We passed that milestone in subscriptions a few minutes ago, marking a great end to a great February here athowler beagle the Dish. Revenue for February is up 25 percent over last year; and traffic hit a post-independence peak of 2.2 million unique visitors and 6.6 million pageviews this month, fueled in large part by interest in the anti-gay religious liberty bills in Kansas and Arizona.

Thanks for making this experiment in subscriber-supported online journalism possible. And if you are still procrastinating on subscribing, it couldn’t be quicker or easier. Subscribe here and help forge a web with fewer ads, ads masquerading as articles and countless distractions.

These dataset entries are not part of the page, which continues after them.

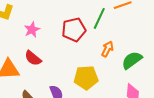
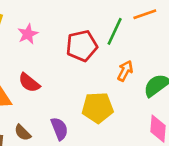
pink star: (32, 30) -> (28, 34), moved

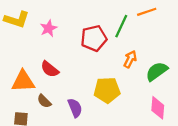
brown semicircle: (23, 133) -> (44, 101), moved

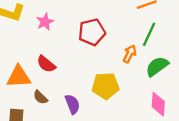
green line: (121, 26) -> (149, 34), moved

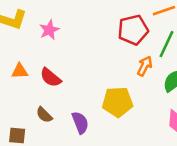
red pentagon: (92, 32) -> (133, 30), moved
orange triangle: (19, 77) -> (20, 71), moved, size x0.6

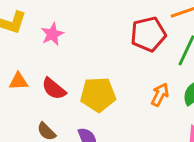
orange arrow: (145, 66) -> (160, 95), moved
yellow pentagon: (118, 102) -> (98, 95), moved

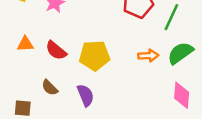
orange arrow: (160, 95) -> (148, 56), turned 60

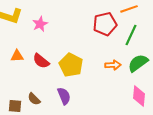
yellow pentagon: (95, 56) -> (71, 65), turned 30
brown semicircle: (50, 88) -> (34, 99), moved

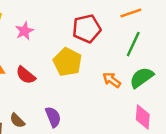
red pentagon: (105, 24) -> (87, 29), moved
yellow pentagon: (71, 65) -> (67, 62), moved
orange arrow: (113, 65) -> (112, 80), turned -140

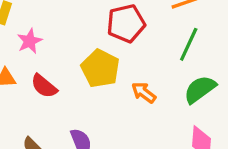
pink star: (24, 31) -> (30, 41), moved
orange arrow: (112, 80) -> (144, 93), moved

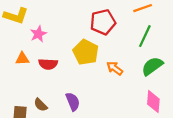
red semicircle: (44, 86) -> (48, 64), turned -36

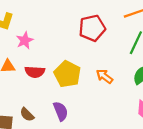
yellow pentagon: (86, 52) -> (67, 74), moved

Update from a “nutty Kansas Democrat” and Founding Member of the Dish:

I renewed last night for $4.48 a month. Given what the 48th state (Arizona) did on Wednesday just seemed right. It’s amazing how fast this is changing isn’t it?  (Wasn’t it just 10 years ago that Bush had a primetime speech pushing for marriage protection?)  I think what you’re doing is worth a cup of coffee a month.  Keep up the good work.

Now make me some Dish swag!

We’re on it. Another Dish supporter:

I know you have probably receive a billion letters from subscribers and I’m a bit late to the party, but I’ve been really busy recently, which I’ll explain below. I’m a “founding member” subscriber and have been following your blog since the white-font-on-purple days, a somewhat liberal Democrat who found your approach to conservative thought refreshing and eye opening.  What caught me most at the time was your push for marriage equality, which as a gay man I yearned for.

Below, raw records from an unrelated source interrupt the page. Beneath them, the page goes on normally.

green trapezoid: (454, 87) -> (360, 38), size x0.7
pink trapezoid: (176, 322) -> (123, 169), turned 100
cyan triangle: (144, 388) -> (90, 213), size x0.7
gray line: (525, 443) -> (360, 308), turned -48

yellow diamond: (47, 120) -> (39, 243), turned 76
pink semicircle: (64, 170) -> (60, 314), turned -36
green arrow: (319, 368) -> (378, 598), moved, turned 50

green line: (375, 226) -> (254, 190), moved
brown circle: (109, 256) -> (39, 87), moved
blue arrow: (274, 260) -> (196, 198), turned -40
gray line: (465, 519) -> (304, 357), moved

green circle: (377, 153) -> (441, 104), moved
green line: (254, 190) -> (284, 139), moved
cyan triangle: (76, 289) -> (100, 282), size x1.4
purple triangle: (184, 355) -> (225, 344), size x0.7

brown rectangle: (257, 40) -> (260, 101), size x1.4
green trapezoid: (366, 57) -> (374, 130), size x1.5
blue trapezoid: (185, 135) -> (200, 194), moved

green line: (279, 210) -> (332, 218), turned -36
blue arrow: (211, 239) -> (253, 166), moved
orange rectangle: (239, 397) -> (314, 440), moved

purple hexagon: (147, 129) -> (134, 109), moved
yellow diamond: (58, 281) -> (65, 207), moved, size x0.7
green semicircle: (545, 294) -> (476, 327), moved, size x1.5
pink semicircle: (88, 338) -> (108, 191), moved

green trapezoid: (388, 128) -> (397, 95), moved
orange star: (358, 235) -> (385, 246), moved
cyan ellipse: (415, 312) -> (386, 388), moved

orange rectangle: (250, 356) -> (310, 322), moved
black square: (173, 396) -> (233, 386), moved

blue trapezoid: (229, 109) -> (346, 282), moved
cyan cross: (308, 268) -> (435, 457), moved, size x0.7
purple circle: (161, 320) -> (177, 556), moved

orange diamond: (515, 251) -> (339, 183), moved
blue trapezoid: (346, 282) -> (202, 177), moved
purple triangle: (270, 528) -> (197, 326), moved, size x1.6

I still remember coming out of the closet in 1986, a twenty-year-old college student who realized he couldn’t ignore who he was or would risk being alone his entire life.  The only grief I felt during those first exhilarating and challenging steps of coming out was the knowledge I would never be able to marry the man I loved, no matter who that man would turn out to be.

I met the love of my life on Valentine’s Day in 2006. In November of 2012 we drove from our home state of Arizona to Iowa and were married in the city of Clinton.  We drove because my husband-to-be is a Mexican national who let his visa expire years ago so we could remain together here in the States, so attempting to fly there was too big a risk.  We didn’t know what the future would have in store for us, but we knew we wanted to spend our lives together and marriage was important to both of us.

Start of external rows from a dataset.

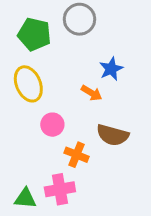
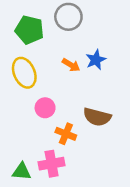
orange arrow: (92, 93) -> (71, 65), moved

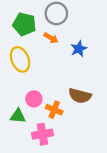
orange arrow: (71, 65) -> (51, 38), moved
pink circle: (45, 108) -> (34, 99), moved
green triangle: (22, 171) -> (18, 116), moved

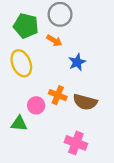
blue star: (79, 49) -> (77, 62), moved
orange cross: (54, 110) -> (58, 95), moved
pink cross: (42, 134) -> (76, 143), moved, turned 30

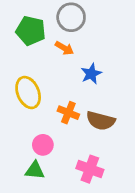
yellow ellipse: (21, 63) -> (28, 92), moved
pink circle: (36, 105) -> (43, 145), moved
green triangle: (19, 124) -> (35, 170), moved

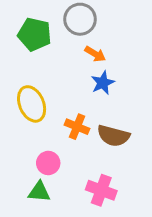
orange arrow: (64, 48) -> (95, 54), moved

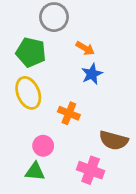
gray circle: (80, 19) -> (54, 17), moved
green pentagon: (35, 34) -> (31, 52), moved
brown semicircle: (113, 136) -> (114, 140), moved

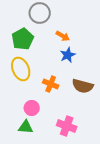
green pentagon: (31, 52) -> (23, 39), turned 30
brown semicircle: (114, 140) -> (83, 86), moved

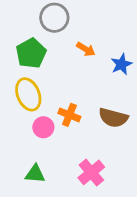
blue star: (68, 55) -> (121, 64), moved
pink circle: (32, 108) -> (43, 127), moved
pink cross: (67, 126) -> (91, 172), turned 30

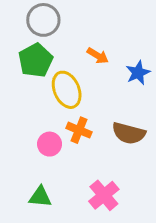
gray circle: (54, 18) -> (43, 20), moved
yellow ellipse: (28, 94) -> (67, 90), moved

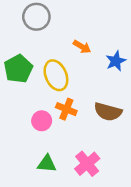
green pentagon: (36, 60) -> (18, 69), moved
green triangle: (40, 197) -> (47, 164), moved

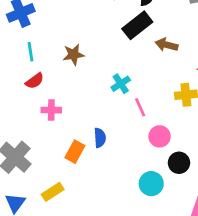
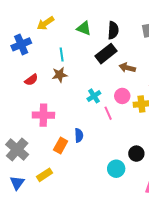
cyan line: (30, 52) -> (62, 55), moved
red semicircle: (35, 81) -> (31, 80), moved
pink cross: (51, 110) -> (43, 115), size x1.5
pink circle: (160, 136) -> (122, 96), moved

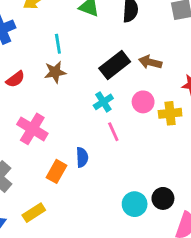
black rectangle: (106, 54) -> (115, 65), moved
pink line: (108, 113) -> (113, 132), moved
pink cross: (43, 115) -> (32, 129), turned 30
black circle: (136, 154) -> (163, 198), moved

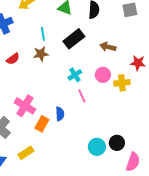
black rectangle: (115, 65) -> (74, 39), moved
pink cross: (32, 129) -> (25, 106), moved

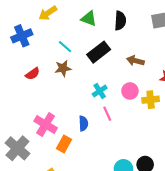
cyan line: (43, 34) -> (65, 47), turned -40
blue semicircle: (60, 114) -> (83, 123), moved

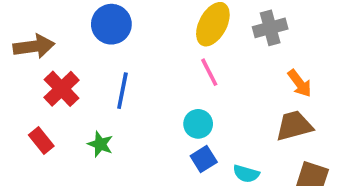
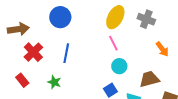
gray cross: (270, 28) -> (146, 19), turned 36
cyan circle: (198, 124) -> (119, 66), moved
brown trapezoid: (294, 126) -> (149, 79), moved

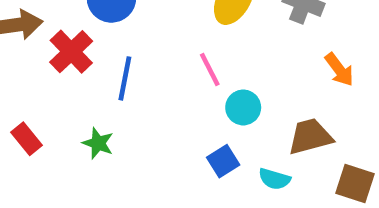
pink line: (113, 43) -> (210, 70), moved
red cross: (33, 52) -> (71, 52), moved

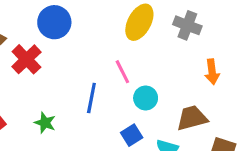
orange arrow: (339, 70) -> (212, 72), turned 30
blue line: (125, 78) -> (91, 98), moved

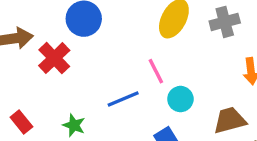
gray cross: (187, 25) -> (225, 22), turned -36
blue line: (91, 98) -> (123, 99), turned 56

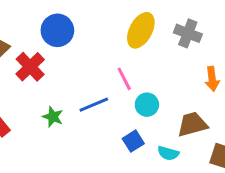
gray cross: (225, 22) -> (188, 33), turned 36
green star: (74, 125) -> (53, 117), moved

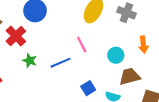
cyan circle: (147, 105) -> (116, 55), moved
green star: (53, 117) -> (30, 61), moved

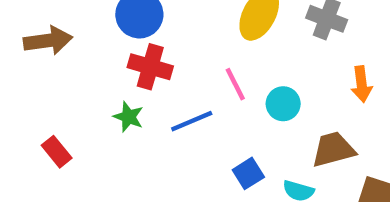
red cross: (16, 36) -> (150, 67), moved, turned -30
cyan circle: (116, 55) -> (283, 104), moved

My husband had been unemployed since the restaurant he worked at went out of business, and we decided it was too risky for him to attempt to find another job (this is Arizona, after all, and we live in Sheriff Joe Arpaio’s county).  I was blessed to have employment with a company that allowed me to cover him on my health insurance as my spouse, and an income that was comfortable for me to support the two of us.

We’ve lived for years unable to make long-term plans due to the uncertainty of where we might end up.  I was making plans for how we would begin a new life in Mexico should that become necessary and was saving money like crazy.  My Spanish is poor, and leaving a career I spent twenty years building wasn’t something I wanted to do, but I was planning to do just that if it was the only way to stay together.  My husband hasn’t been able to see his parents in the past seven years. Both are in their mid-eighties, so there was always a sense that he might not ever see them again.  I made a trip in January 2012 – alone – to see them, which was a wonderful experience, but challenging as well due to my lack of Spanish skills.  Still, they and my brothers and sisters-in-law (my husband has a large family), were delighted with my visit.  They have always accepted me as part of the family, even before we were married.

Needless to say, the Supreme Court decision on June 26th was a life-altering event.  Since that amazing day, we filled out our paperwork and submitted the various applications needed so I could sponsor my husband as my legal spouse.   The past few weeks have been especially eventful as we prepared for our green card interview with USCIS, which took place on February 12th.  Everything went extremely well and my husband is on his way to having a green card.  He received his work permit and a social security number a few weeks ago and has recently found a job.  As soon as he has his green card in hand, we will plan to travel together to see the family he hasn’t seen in seven years.

Thanks for reading our story.  You have been a leader in the idea that same-sex marriage was perhaps the most important goal we, the gay community, could achieve if we want true equality.  Thank you for being vocal about this in your blog and elsewhere, long before the “official” gay rights organizations dared to try.  We have a ways to go but, my God, what a year of change 2013 turned out to be!  For the first time my husband and I are entering a life we don’t have to fear, where we can actually make plans and build our life together here in the United States because now there isn’t a threat he will be forcibly taken away.